(DATA FOR THIS EXERCISE Opens)

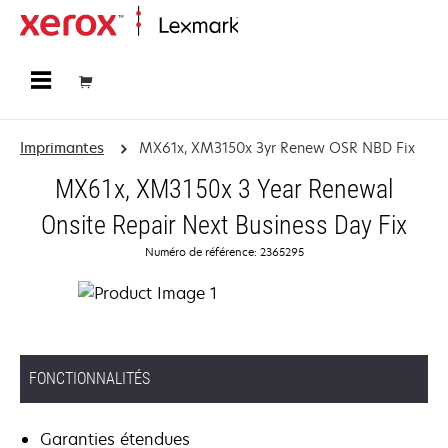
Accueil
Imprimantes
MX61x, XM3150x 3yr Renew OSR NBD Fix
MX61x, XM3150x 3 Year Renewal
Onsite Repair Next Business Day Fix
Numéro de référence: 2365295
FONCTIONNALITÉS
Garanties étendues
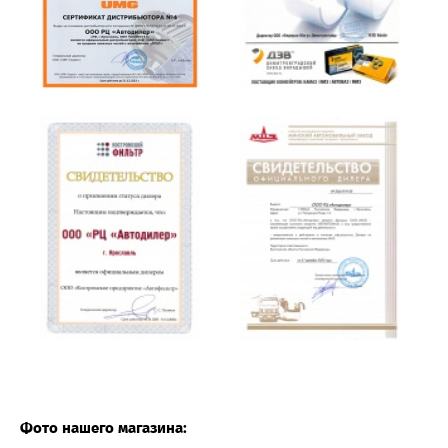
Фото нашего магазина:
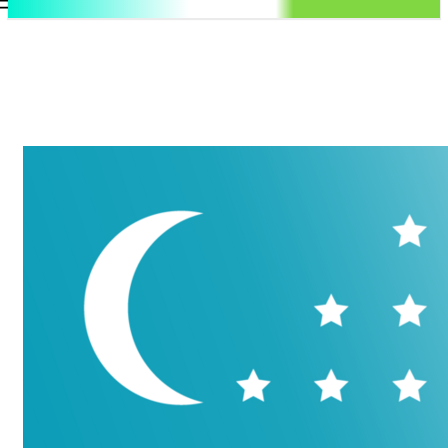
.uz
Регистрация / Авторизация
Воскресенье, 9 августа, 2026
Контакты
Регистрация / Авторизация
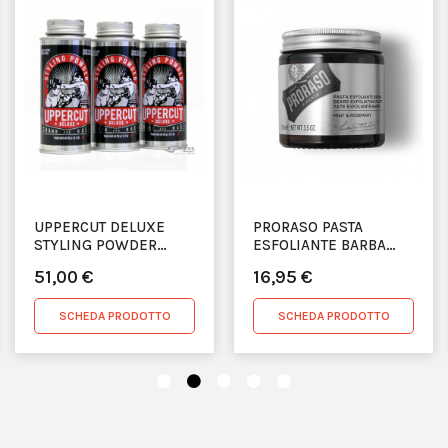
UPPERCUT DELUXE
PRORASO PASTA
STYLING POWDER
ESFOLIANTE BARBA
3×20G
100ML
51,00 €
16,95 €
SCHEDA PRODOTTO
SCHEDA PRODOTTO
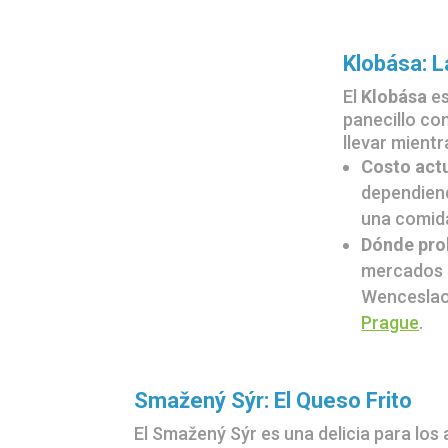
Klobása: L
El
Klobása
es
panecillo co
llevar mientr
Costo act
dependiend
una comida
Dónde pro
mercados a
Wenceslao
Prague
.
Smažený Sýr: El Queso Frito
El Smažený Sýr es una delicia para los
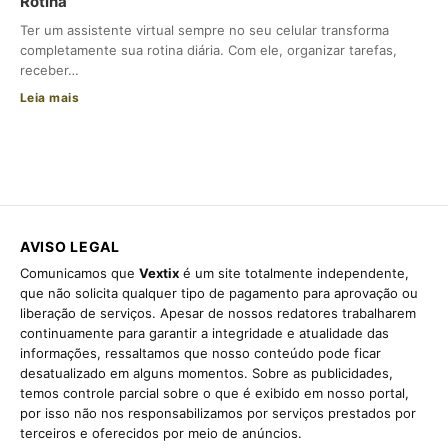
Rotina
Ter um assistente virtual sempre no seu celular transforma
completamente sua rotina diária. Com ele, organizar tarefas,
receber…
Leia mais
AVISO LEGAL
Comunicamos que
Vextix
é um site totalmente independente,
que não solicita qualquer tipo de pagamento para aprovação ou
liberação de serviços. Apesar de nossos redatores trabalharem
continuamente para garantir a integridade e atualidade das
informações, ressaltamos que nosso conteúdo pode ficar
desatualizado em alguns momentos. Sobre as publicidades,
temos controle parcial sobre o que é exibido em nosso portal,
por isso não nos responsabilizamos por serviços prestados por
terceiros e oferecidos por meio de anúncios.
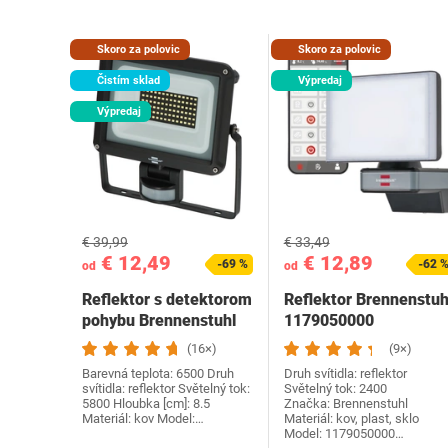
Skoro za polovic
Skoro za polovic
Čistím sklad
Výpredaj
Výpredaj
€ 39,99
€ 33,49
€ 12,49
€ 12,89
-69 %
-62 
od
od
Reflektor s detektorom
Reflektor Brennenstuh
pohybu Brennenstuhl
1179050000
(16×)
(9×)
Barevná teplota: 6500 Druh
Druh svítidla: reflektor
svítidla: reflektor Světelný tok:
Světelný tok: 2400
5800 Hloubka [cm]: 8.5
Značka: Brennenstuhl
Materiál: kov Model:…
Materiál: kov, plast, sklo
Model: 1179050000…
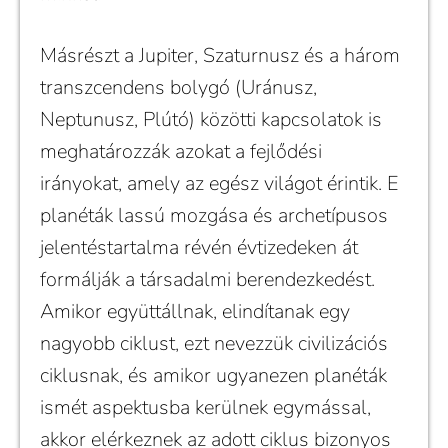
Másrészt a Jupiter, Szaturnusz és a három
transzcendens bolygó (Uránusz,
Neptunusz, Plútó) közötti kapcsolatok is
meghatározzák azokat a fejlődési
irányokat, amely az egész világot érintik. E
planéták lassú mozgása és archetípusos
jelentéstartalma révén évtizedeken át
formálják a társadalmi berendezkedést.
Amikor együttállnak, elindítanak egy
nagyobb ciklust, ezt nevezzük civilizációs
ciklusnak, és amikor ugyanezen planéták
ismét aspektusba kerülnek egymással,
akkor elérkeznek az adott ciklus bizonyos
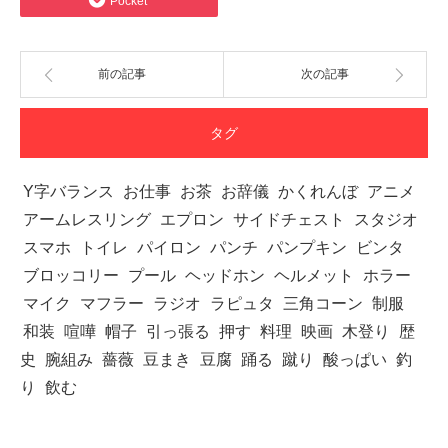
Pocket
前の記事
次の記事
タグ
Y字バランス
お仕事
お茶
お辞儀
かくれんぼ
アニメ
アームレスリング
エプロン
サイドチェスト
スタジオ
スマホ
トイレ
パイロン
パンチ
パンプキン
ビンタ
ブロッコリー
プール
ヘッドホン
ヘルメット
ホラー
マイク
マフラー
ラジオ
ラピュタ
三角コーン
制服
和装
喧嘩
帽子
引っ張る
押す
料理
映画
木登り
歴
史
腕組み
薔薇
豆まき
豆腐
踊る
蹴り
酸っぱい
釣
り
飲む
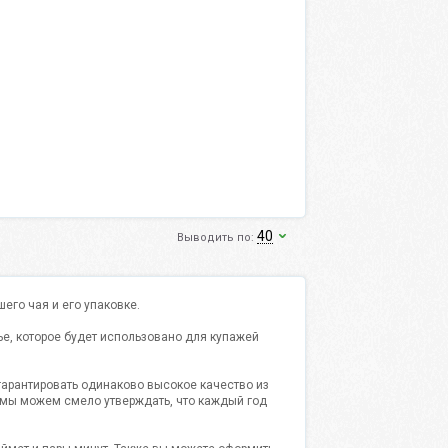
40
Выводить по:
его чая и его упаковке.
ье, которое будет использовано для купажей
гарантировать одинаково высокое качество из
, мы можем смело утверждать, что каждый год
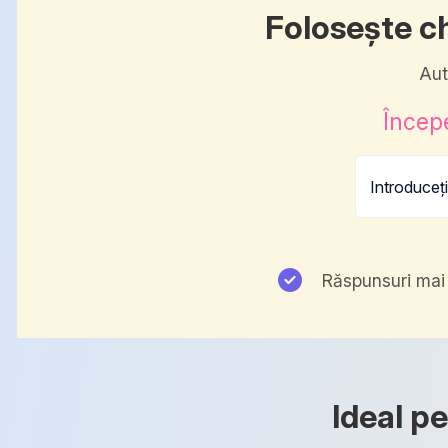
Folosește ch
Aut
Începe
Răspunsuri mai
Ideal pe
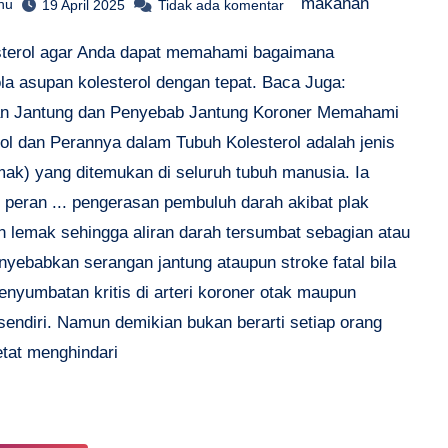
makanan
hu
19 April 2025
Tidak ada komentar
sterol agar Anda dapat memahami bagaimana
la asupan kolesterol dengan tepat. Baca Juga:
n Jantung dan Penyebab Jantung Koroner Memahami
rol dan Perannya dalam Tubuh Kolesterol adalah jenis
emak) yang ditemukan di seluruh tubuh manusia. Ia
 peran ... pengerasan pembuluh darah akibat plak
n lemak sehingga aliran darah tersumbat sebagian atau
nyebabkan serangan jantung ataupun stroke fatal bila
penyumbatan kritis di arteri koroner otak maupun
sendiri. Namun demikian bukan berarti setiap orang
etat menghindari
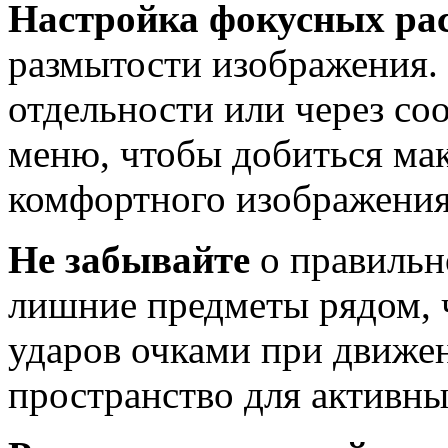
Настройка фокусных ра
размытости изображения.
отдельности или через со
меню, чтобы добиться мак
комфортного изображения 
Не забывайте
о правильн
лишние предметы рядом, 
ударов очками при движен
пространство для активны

(DATA FOR THIS EXERCISE Closes)

### AIM OF THE TASK
Your response must restate every record above exactly, with each picture omitted.

### ANSWER SECTION
Accueil
Imprimantes
MX61x, XM3150x 3yr Renew OSR NBD Fix
MX61x, XM3150x 3 Year Renewal
Onsite Repair Next Business Day Fix
Numéro de référence: 2365295
FONCTIONNALITÉS
Garanties étendues
Фото нашего магазина:
.uz
Регистрация / Авторизация
Воскресенье, 9 августа, 2026
Контакты
Регистрация / Авторизация
UPPERCUT DELUXE
PRORASO PASTA
STYLING POWDER
ESFOLIANTE BARBA
3×20G
100ML
51,00 €
16,95 €
SCHEDA PRODOTTO
SCHEDA PRODOTTO
Klobása: L
El
Klobása
es
panecillo co
llevar mientr
Costo act
dependiend
una comida
Dónde pro
mercados a
Wenceslao
Prague
.
Smažený Sýr: El Queso Frito
El Smažený Sýr es una delicia para los
Rotina
Ter um assistente virtual sempre no seu celular transforma
completamente sua rotina diária. Com ele, organizar tarefas,
receber…
Leia mais
AVISO LEGAL
Comunicamos que
Vextix
é um site totalmente independente,
que não solicita qualquer tipo de pagamento para aprovação ou
liberação de serviços. Apesar de nossos redatores trabalharem
continuamente para garantir a integridade e atualidade das
informações, ressaltamos que nosso conteúdo pode ficar
desatualizado em alguns momentos. Sobre as publicidades,
temos controle parcial sobre o que é exibido em nosso portal,
por isso não nos responsabilizamos por serviços prestados por
terceiros e oferecidos por meio de anúncios.
Skoro za polovic
Skoro za polovic
Čistím sklad
Výpredaj
Výpredaj
€ 39,99
€ 33,49
€ 12,49
€ 12,89
-69 %
-62 
od
od
Reflektor s detektorom
Reflektor Brennenstuh
pohybu Brennenstuhl
1179050000
(16×)
(9×)
Barevná teplota: 6500 Druh
Druh svítidla: reflektor
svítidla: reflektor Světelný tok:
Světelný tok: 2400
5800 Hloubka [cm]: 8.5
Značka: Brennenstuhl
Materiál: kov Model:…
Materiál: kov, plast, sklo
Model: 1179050000…
Másrészt a Jupiter, Szaturnusz és a három
transzcendens bolygó (Uránusz,
Neptunusz, Plútó) közötti kapcsolatok is
meghatározzák azokat a fejlődési
irányokat, amely az egész világot érintik. E
planéták lassú mozgása és archetípusos
jelentéstartalma révén évtizedeken át
formálják a társadalmi berendezkedést.
Amikor együttállnak, elindítanak egy
nagyobb ciklust, ezt nevezzük civilizációs
ciklusnak, és amikor ugyanezen planéták
ismét aspektusba kerülnek egymással,
akkor elérkeznek az adott ciklus bizonyos
Pocket
前の記事
次の記事
タグ
Y字バランス
お仕事
お茶
お辞儀
かくれんぼ
アニメ
アームレスリング
エプロン
サイドチェスト
スタジオ
スマホ
トイレ
パイロン
パンチ
パンプキン
ビンタ
ブロッコリー
プール
ヘッドホン
ヘルメット
ホラー
マイク
マフラー
ラジオ
ラピュタ
三角コーン
制服
和装
喧嘩
帽子
引っ張る
押す
料理
映画
木登り
歴
史
腕組み
薔薇
豆まき
豆腐
踊る
蹴り
酸っぱい
釣
り
飲む
40
Выводить по:
его чая и его упаковке.
ье, которое будет использовано для купажей
гарантировать одинаково высокое качество из
, мы можем смело утверждать, что каждый год
Folosește ch
Aut
Începe
Răspunsuri mai
Ideal pe
makanan
hu
19 April 2025
Tidak ada komentar
sterol agar Anda dapat memahami bagaimana
la asupan kolesterol dengan tepat. Baca Juga:
n Jantung dan Penyebab Jantung Koroner Memahami
rol dan Perannya dalam Tubuh Kolesterol adalah jenis
emak) yang ditemukan di seluruh tubuh manusia. Ia
 peran ... pengerasan pembuluh darah akibat plak
n lemak sehingga aliran darah tersumbat sebagian atau
nyebabkan serangan jantung ataupun stroke fatal bila
penyumbatan kritis di arteri koroner otak maupun
sendiri. Namun demikian bukan berarti setiap orang
etat menghindari
Настройка фокусных ра
размытости изображения.
отдельности или через со
меню, чтобы добиться мак
комфортного изображения 
Не забывайте
о правильн
лишние предметы рядом, 
ударов очками при движен
пространство для активны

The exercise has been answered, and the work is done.